* DATASET:
*** Block opens ***

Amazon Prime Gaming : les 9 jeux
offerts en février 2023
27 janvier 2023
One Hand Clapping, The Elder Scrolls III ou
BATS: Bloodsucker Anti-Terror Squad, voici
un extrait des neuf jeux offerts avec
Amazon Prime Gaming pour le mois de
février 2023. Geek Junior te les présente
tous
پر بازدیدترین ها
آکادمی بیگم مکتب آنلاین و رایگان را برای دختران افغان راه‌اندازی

*** Block closes ***
*** Block opens ***

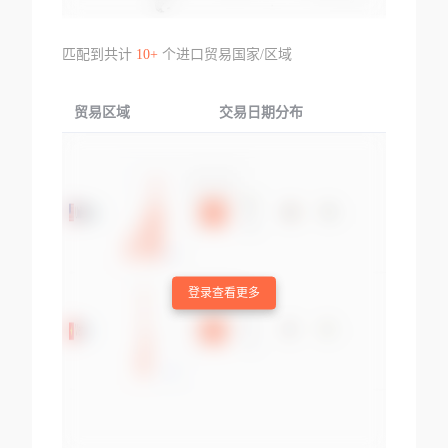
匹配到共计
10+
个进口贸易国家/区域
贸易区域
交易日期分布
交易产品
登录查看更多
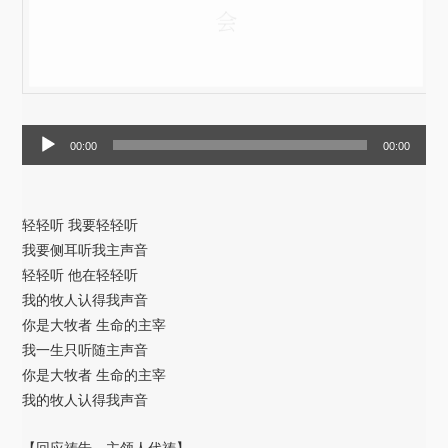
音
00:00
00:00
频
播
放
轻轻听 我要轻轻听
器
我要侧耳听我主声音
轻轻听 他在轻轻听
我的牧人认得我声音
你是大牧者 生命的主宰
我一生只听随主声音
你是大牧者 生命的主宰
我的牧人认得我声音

*** Block closes ***

* WHAT IS NEEDED: All that is wanted is a faithful reproduction of the line above with "پر بازدیدترین ها", the line with "آکادمی بیگم مکتب", and every line in between.

* YOUR RESPONSE:
پر بازدیدترین ها
آکادمی بیگم مکتب آنلاین و رایگان را برای دختران افغان راه‌اندازی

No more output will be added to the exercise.